Since so much is metanarrative, it’s possible the “secret” line is just a parody of the amazing wisdom of children trope, but I think there might be more to it. What would Gorilla M. have said? Would he perhaps have had a message from Grant Morrison? Could his secret have averted what happened after he was ignored? And why is he there at the end, because he still knows the truth? Or would his be a message of redemption?

I’m inclined to see his presence (and how do I know he’s a “he”? I don’t think there is textual support, but I’m unwavering) as a subversion of happy endings. Secret messages from outside the story can still creep in. Cliff didn’t succeed in feeding him to the dog, wiping him out. The secret is there and will eventually get out. Just not in this story.


  1. David Fiore says:

    I can’t wait to see what you come up with Rose!

    Personally, I could’ve gone on for a few more weeks on this series, but it might’ve gotten ridiculous.

    I’m intrigued by your Gender(ed) Roles = Slaughter equation–that whole “us vs. them” attitude espoused by the hunting-party members is a key to setting the tone of the series, I think…

    Also–I’ve been thinking a lot about the way that Morrison sets up a link between animal research and animal sacrifice… it’s kind of obvious, but interesting nontheless, don’t you think?
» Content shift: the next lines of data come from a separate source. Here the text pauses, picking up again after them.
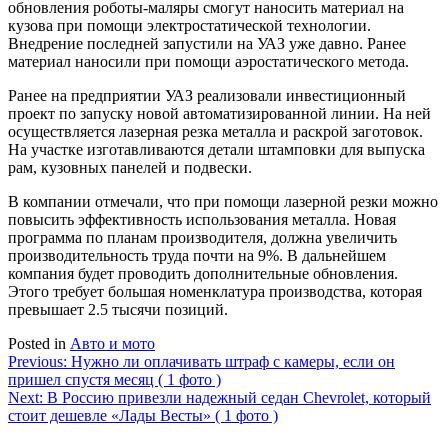
обновления роботы-маляры смогут наносить материал на
кузова при помощи электростатической технологии.
Внедрение последней запустили на УАЗ уже давно. Ранее
материал наносили при помощи аэростатического метода.
Ранее на предприятии УАЗ реализовали инвестиционный
проект по запуску новой автоматизированной линии. На ней
осуществляется лазерная резка металла и раскрой заготовок.
На участке изготавливаются детали штамповки для выпуска
рам, кузовных панелей и подвески.
В компании отмечали, что при помощи лазерной резки можно
повысить эффективность использования металла. Новая
программа по планам производителя, должна увеличить
производительность труда почти на 9%. В дальнейшем
компания будет проводить дополнительные обновления.
Этого требует большая номенклатура производства, которая
превышает 2.5 тысячи позиций.
Posted in
Авто и мото
Навигация
Previous:
Нужно ли оплачивать штраф с камеры, если он
пришел спустя месяц ( 1 фото )
по
Next:
В Россию привезли надежный седан Chevrolet, который
записям
стоит дешевле «Лады Весты» ( 1 фото )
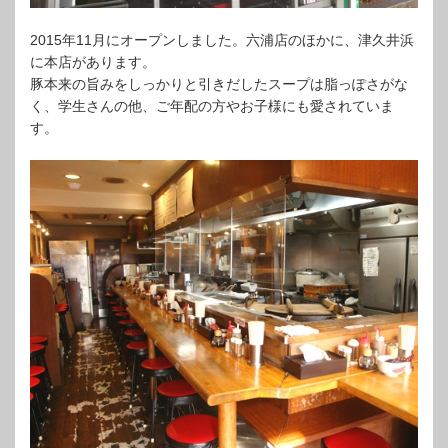
2015年11月にオープンしました。六浦店のほかに、津久井浜
に本店があります。
豚本来の旨みをしっかりと引きだしたスープは脂っぽさがな
く、学生さんの他、ご年配の方やお子様にも愛されていま
す。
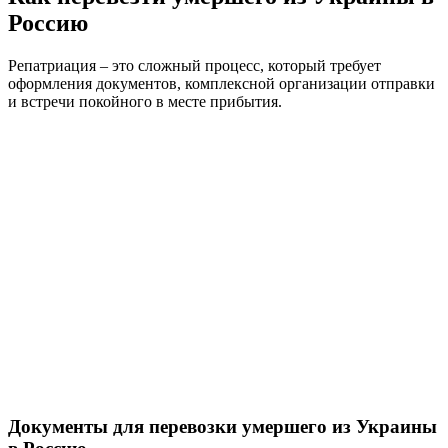
Россию
Репатриация – это сложный процесс, который требует
оформления документов, комплексной организации отправки
и встречи покойного в месте прибытия.
Документы для перевозки умершего из Украины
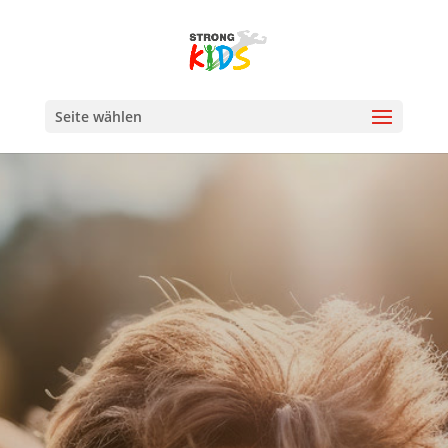
Seite wählen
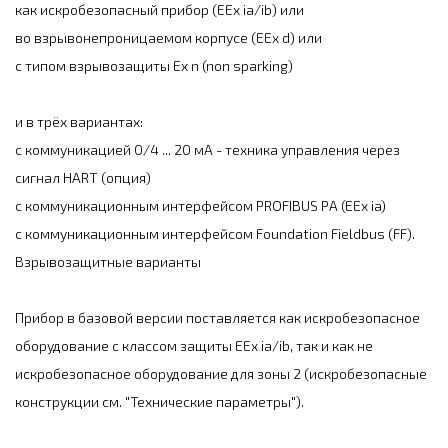
как искробезопасный прибор (EEx ia/ib) или
во взрывонепроницаемом корпусе (EEx d) или
с типом взрывозащиты Ex n (non sparking)
и в трёх вариантах:
с коммуникацией 0/4 ... 20 мА - техника управления через
сигнал HART (опция)
с коммуникационным интерфейсом PROFIBUS PA (EEx ia)
с коммуникационным интерфейсом Foundation Fieldbus (FF).
Взрывозащитные варианты
Прибор в базовой версии поставляется как искробезопасное
оборудование с классом защиты EEx ia/ib, так и как не
искробезопасное оборудование для зоны 2 (искробезопасные
конструкции см. "Технические параметры").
We bring animals to the Science-God’s altar, in the hopes of being delivered from Cancer/perfume-rashes… This works even better if you believe (as I do only fitfully, but Morrison almost certainly does!) that the men in lab coats are the new high priests…
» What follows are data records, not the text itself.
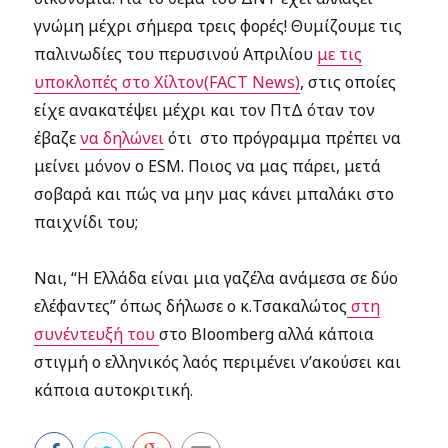
γνώμη μέχρι σήμερα τρεις φορές! Θυμίζουμε τις
παλινωδίες του περυσινού Απριλίου
με τις
υποκλοπές στο Χίλτον(FACT News)
, στις οποίες
είχε ανακατέψει μέχρι και τον ΠτΔ όταν τον
έβαζε
να δηλώνει
ότι στο πρόγραμμα πρέπει να
μείνει μόνον ο ESM. Ποιος να μας πάρει, μετά
σοβαρά και πώς να μην μας κάνει μπαλάκι στο
παιχνίδι του;
Ναι, “Η Ελλάδα είναι μια γαζέλα ανάμεσα σε δύο
ελέφαντες” όπως δήλωσε ο κ.Τσακαλώτος
στη
συνέντευξή του
στο Bloomberg αλλά κάποια
στιγμή ο ελληνικός λαός περιμένει ν’ακούσει και
κάποια αυτοκριτική.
    — 19 February 2004 at 8:25 pm (Permalink)

  2. Rose says:

    Well, I figured you’ve got overviews and a lot of the themes covered, so I was planning to work more from the ground up.

    I don’t know about the gendered nature of slaughter. I was thinking of those two as separate topics, but I think there are a lot of examples of white men feeling oppressed. And the only woman I can think of who’s involved in slaughter is the counterexample, Ellen and the kittens, since Ellen’s role is passive. Well, and there’s that odd Africa sequence…. More on this later, of course. But it’s interesting that most of the battles over animal rights are fought between white male hunters/scientists and white male activists. I don’t know why!